━━━━━ MATERIAL PROVIDED
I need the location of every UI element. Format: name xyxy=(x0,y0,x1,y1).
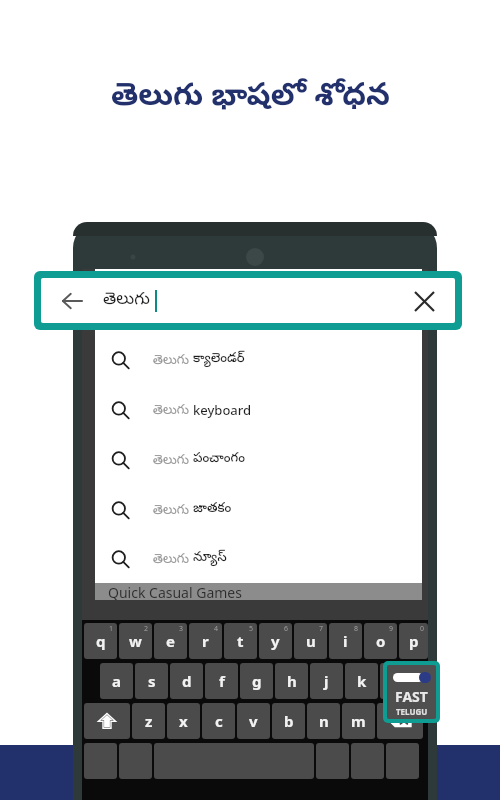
staticText: 9 xyxy=(389,624,394,634)
button[interactable] xyxy=(316,743,349,779)
staticText: తెలుగు xyxy=(153,350,193,370)
button[interactable]: g xyxy=(240,663,273,699)
staticText: తెలుగు xyxy=(153,400,193,420)
staticText: TELUGU xyxy=(396,706,428,717)
staticText: FAST xyxy=(395,687,428,706)
staticText: తెలుగు xyxy=(103,289,150,312)
staticText: l xyxy=(394,671,399,691)
staticText: keyboard xyxy=(193,401,252,419)
button[interactable]: తెలుగు xyxy=(95,485,422,535)
button[interactable]: j xyxy=(310,663,343,699)
staticText: v xyxy=(249,711,258,731)
button[interactable]: తెలుగు xyxy=(95,335,422,385)
staticText: జాతకం xyxy=(193,501,232,519)
button[interactable]: v xyxy=(237,703,270,739)
button[interactable]: r xyxy=(189,623,222,659)
button[interactable]: m xyxy=(342,703,375,739)
staticText: c xyxy=(215,711,223,731)
staticText: 3 xyxy=(179,624,184,634)
button[interactable]: d xyxy=(170,663,203,699)
button[interactable]: తెలుగు xyxy=(95,385,422,435)
button[interactable]: Shift xyxy=(84,703,130,739)
staticText: Quick Casual Games xyxy=(108,583,242,600)
staticText: m xyxy=(351,711,366,731)
button[interactable]: FAST xyxy=(387,665,436,719)
button[interactable]: p xyxy=(399,623,428,659)
button[interactable]: b xyxy=(272,703,305,739)
button[interactable]: f xyxy=(205,663,238,699)
staticText: j xyxy=(324,671,329,691)
button[interactable]: n xyxy=(307,703,340,739)
staticText: 0 xyxy=(420,624,425,634)
staticText: w xyxy=(129,631,142,651)
button[interactable]: x xyxy=(167,703,200,739)
button[interactable]: l xyxy=(380,663,413,699)
button[interactable]: o xyxy=(364,623,397,659)
staticText: a xyxy=(112,671,121,691)
staticText: 5 xyxy=(249,624,254,634)
button[interactable]: z xyxy=(132,703,165,739)
staticText: తెలుగు xyxy=(153,549,193,569)
staticText: క్యాలెండర్ xyxy=(193,351,245,369)
staticText: 7 xyxy=(319,624,324,634)
button[interactable]: c xyxy=(202,703,235,739)
button[interactable]: Clear xyxy=(407,284,441,318)
button[interactable]: e xyxy=(154,623,187,659)
staticText: i xyxy=(343,631,348,651)
staticText: 1 xyxy=(109,624,114,634)
button[interactable]: k xyxy=(345,663,378,699)
staticText: 2 xyxy=(144,624,149,634)
button[interactable] xyxy=(84,743,117,779)
staticText: r xyxy=(202,631,209,651)
button[interactable]: y xyxy=(259,623,292,659)
staticText: 8 xyxy=(354,624,359,634)
button[interactable]: Back xyxy=(57,286,87,316)
other: Shift xyxy=(97,711,117,731)
staticText: p xyxy=(409,631,419,651)
staticText: h xyxy=(287,671,297,691)
staticText: b xyxy=(284,711,294,731)
staticText: o xyxy=(376,631,386,651)
other: Backspace xyxy=(387,708,413,734)
button[interactable]: Backspace xyxy=(377,703,423,739)
staticText: u xyxy=(306,631,316,651)
button[interactable] xyxy=(119,743,152,779)
staticText: తెలుగు xyxy=(153,500,193,520)
staticText: తెలుగు భాషలో శోధన xyxy=(111,72,390,120)
staticText: తెలుగు xyxy=(153,450,193,470)
button[interactable]: h xyxy=(275,663,308,699)
staticText: q xyxy=(96,631,106,651)
staticText: k xyxy=(357,671,367,691)
button[interactable] xyxy=(351,743,384,779)
button[interactable]: s xyxy=(135,663,168,699)
button[interactable]: t xyxy=(224,623,257,659)
staticText: x xyxy=(179,711,188,731)
staticText: g xyxy=(252,671,262,691)
staticText: 4 xyxy=(214,624,219,634)
button[interactable]: i xyxy=(329,623,362,659)
staticText: d xyxy=(182,671,192,691)
button[interactable]: q xyxy=(84,623,117,659)
button[interactable]: Back xyxy=(41,278,455,323)
button[interactable]: w xyxy=(119,623,152,659)
staticText: e xyxy=(166,631,175,651)
button[interactable]: a xyxy=(100,663,133,699)
staticText: న్యూస్ xyxy=(193,550,227,568)
staticText: z xyxy=(145,711,153,731)
staticText: n xyxy=(319,711,329,731)
staticText: పంచాంగం xyxy=(193,451,246,469)
button[interactable]: తెలుగు xyxy=(95,435,422,485)
staticText: f xyxy=(219,671,225,691)
button[interactable]: u xyxy=(294,623,327,659)
staticText: 6 xyxy=(284,624,289,634)
staticText: s xyxy=(148,671,156,691)
button[interactable] xyxy=(386,743,419,779)
staticText: y xyxy=(271,631,280,651)
staticText: t xyxy=(237,631,244,651)
button[interactable]: తెలుగు xyxy=(95,535,422,583)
━━━━━━━━━━
▶ EXERCISE AIM:
From the data above, copy each line where the string "Backspace" appears.

▶ WRITTEN SOLUTION:
other: Backspace xyxy=(387,708,413,734)
button[interactable]: Backspace xyxy=(377,703,423,739)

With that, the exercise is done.